> What is expected
The answer must be one number: how many lines in the records below contain the string "Privacy".

Saved entries

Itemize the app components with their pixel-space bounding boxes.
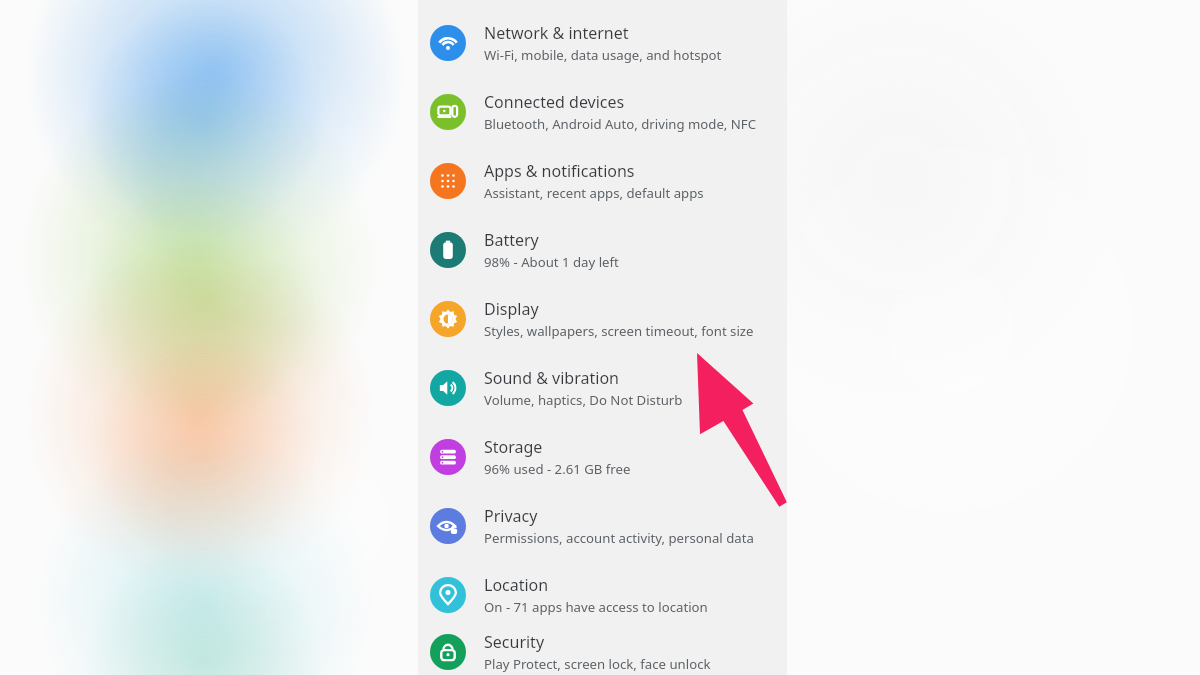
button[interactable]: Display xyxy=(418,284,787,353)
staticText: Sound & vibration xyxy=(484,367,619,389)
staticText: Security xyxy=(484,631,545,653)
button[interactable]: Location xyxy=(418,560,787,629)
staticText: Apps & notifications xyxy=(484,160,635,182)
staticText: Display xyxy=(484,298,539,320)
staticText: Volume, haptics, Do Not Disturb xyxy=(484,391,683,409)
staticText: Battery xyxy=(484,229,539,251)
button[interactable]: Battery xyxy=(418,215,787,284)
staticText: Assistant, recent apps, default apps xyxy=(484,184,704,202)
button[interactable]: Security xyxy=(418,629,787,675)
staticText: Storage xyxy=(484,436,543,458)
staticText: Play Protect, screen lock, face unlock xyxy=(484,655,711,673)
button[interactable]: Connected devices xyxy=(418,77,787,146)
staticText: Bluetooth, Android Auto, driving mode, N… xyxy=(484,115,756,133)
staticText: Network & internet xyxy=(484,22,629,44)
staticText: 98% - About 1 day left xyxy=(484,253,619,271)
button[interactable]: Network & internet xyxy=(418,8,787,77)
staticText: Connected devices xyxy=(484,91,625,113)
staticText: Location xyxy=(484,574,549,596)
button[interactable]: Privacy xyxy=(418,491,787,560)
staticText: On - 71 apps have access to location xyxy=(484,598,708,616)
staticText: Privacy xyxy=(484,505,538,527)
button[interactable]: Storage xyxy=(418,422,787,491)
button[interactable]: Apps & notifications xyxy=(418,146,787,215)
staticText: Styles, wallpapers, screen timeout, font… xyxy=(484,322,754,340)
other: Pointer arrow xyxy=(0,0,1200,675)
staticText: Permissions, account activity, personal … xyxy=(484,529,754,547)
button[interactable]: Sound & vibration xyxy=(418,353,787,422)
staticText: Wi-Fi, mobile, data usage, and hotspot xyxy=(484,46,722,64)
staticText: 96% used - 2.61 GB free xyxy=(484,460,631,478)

> Response to this exercise
2